In 1838 Corrie was appointed Norrisian professor of divinity. In 1854 he had to resign his professorship, on attaining the age of 60. He was a leader of the conservative party at Cambridge. In 1845 Turton, on becoming bishop of Ely, made Corrie his examining chaplain (a post he held till 1864), and in 1849 presented him to the mastership of Jesus College. He was vice-chancellor of the university in 1850. In 1851 Turton presented him to the rectory of Newton-in-the-Isle, where he resided when not engaged in university work. He was an active parish priest, and for many years rural dean. As master of Jesus, Corrie improved the college's reputation, and took a major part in the management of its estates.
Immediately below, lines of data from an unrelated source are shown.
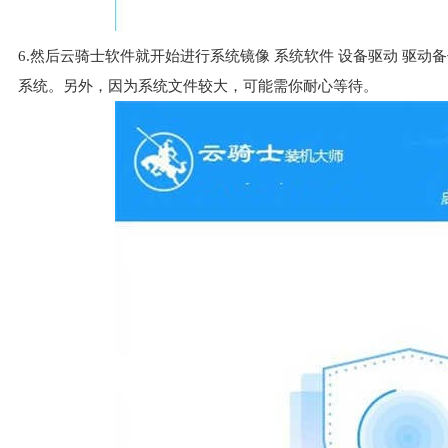
6.然后云骑士软件就开始进行系统镜像 系统软件 设备驱动 驱
系统。另外，因为系统文件较大，可能需你耐心等待。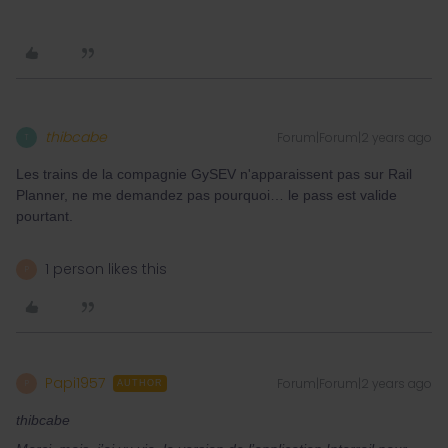
thibcabe
Forum|Forum|2 years ago
T
Les trains de la compagnie GySEV n'apparaissent pas sur Rail
Planner, ne me demandez pas pourquoi… le pass est valide
pourtant.
1 person likes this
P
Papi1957
Forum|Forum|2 years ago
P
AUTHOR
thibcabe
Corrie was one of the founders and for several years president of the Cambridge Antiquarian Society. He died 20 September 1885.

==Works==
Corrie wrote Historical Notices of the Interference of the Crown with the English Universities, A Concise History of the Church and State of England in conflict with the Papacy (1874); and a series of five letters in the British Magazine criticising Thomas Moore's History of Ireland, dealing mainly with the doctrines of the Irish church on Pelagianism.
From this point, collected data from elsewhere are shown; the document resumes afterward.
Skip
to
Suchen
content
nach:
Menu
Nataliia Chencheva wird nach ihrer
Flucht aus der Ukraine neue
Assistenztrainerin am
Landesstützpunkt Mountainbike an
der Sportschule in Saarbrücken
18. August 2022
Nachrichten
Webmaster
Corrie edited the Homilies, Charles Wheatly's work on the Book of Common Prayer, and Roger Twysden's Historical Vindication of the Church of England for the Cambridge University Press; and Alexander Nowell's Catechism and Hugh Latimer's Sermons and Remains for the Parker Society. He published an abridgment of Gilbert Burnet's History of the Reformation, and, with Hugh James Rose, wrote "Outlines of Theology' for the Encyclopædia Metropolitana. With his brother Richard he edited the Life and Letters of Bishop Daniel Corrie.